Another problem is the increasing number of people leaving the country. By 1999, around 4.5 million people had emigrated — equal to around 6.5 percent of the total population — and by 2009, the number had reached 6.5 million people, equal to 7.5 percent.

In Ho Chi Minh City, the number of emigrants was equal to 30 percent of the city’s population, whereas the rate in Hanoi and Da Nang was 10 and 6.4 percent respectively.

To overcome the challenges, Deputy Minister of Health Nguyen Viet Tien proposed giving priority to remote and mountainous areas in supplying reproductive healthcare and family planning services.

Information dissemination should also be improved to narrow the birth rate gap in different provinces and cities, he said.

Relevant bodies should set up measures to lengthen and take advantage of the golden population period, as well as to hasten updates to the Law on Population.

“The law will form an important base for solving new challenges appearing on the horizon,” said Tien.

Speaking about the population’s future duties, Deputy Prime Minister Nguyen Thien Nhan said workers should learn from the experiences of Japan and South Korea, who had both suffered workforce shortages.

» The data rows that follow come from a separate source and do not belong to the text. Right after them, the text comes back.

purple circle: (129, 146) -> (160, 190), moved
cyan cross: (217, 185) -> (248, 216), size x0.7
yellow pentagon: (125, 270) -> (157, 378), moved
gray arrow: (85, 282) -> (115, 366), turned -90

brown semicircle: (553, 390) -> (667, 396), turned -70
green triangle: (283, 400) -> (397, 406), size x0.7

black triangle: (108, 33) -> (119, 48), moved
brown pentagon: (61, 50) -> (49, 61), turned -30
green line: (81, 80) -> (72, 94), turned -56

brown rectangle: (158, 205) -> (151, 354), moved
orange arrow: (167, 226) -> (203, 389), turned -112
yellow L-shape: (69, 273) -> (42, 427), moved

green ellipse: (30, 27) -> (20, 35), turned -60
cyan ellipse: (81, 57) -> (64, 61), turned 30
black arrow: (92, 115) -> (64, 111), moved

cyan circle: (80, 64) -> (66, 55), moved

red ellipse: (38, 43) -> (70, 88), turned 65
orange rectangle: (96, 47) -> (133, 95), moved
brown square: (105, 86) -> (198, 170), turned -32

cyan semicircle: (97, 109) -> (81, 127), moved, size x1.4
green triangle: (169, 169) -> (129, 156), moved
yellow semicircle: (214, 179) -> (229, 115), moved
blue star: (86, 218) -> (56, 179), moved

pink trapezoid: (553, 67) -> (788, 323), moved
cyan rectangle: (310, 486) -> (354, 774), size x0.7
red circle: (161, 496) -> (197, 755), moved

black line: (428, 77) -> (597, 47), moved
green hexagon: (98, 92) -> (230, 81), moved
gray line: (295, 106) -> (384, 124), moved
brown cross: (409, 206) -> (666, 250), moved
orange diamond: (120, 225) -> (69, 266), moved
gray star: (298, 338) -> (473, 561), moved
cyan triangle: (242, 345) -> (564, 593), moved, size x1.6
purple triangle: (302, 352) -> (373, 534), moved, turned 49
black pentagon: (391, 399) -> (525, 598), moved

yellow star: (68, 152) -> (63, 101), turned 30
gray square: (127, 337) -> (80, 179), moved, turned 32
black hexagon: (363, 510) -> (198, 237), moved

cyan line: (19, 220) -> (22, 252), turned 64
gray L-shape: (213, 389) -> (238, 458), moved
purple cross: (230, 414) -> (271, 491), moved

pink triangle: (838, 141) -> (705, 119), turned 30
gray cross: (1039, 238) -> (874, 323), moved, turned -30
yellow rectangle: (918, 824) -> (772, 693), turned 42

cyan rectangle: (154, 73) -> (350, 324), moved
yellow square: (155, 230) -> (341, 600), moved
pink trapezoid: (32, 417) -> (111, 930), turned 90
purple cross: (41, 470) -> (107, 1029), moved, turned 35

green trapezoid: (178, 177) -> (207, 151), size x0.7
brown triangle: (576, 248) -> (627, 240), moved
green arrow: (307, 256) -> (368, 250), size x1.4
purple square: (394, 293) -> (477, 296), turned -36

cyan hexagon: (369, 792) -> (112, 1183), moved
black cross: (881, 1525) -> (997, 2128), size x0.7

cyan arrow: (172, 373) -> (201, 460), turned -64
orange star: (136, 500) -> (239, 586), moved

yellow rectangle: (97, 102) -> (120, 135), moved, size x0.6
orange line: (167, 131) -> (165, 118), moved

“If population policies are not suitable and timely, it will be difficult to change the situation, so the sector must find ways to maintain a sustainable workforce scale,” he said.

In Vietnamese tradition, offspring take care of their parents when grow old, thus the population sector should join hands with the education sector in giving children training so that they have good awareness on the social security needs of the elderly, he said.

The population sector should also coordinate with labor and health sectors to lengthen the golden population period until at least 2061 and take full advantage of the period, he said.

“For every population policy, encouraging each family to have two children is the best policy for ensuring a stable population,” said Nhan.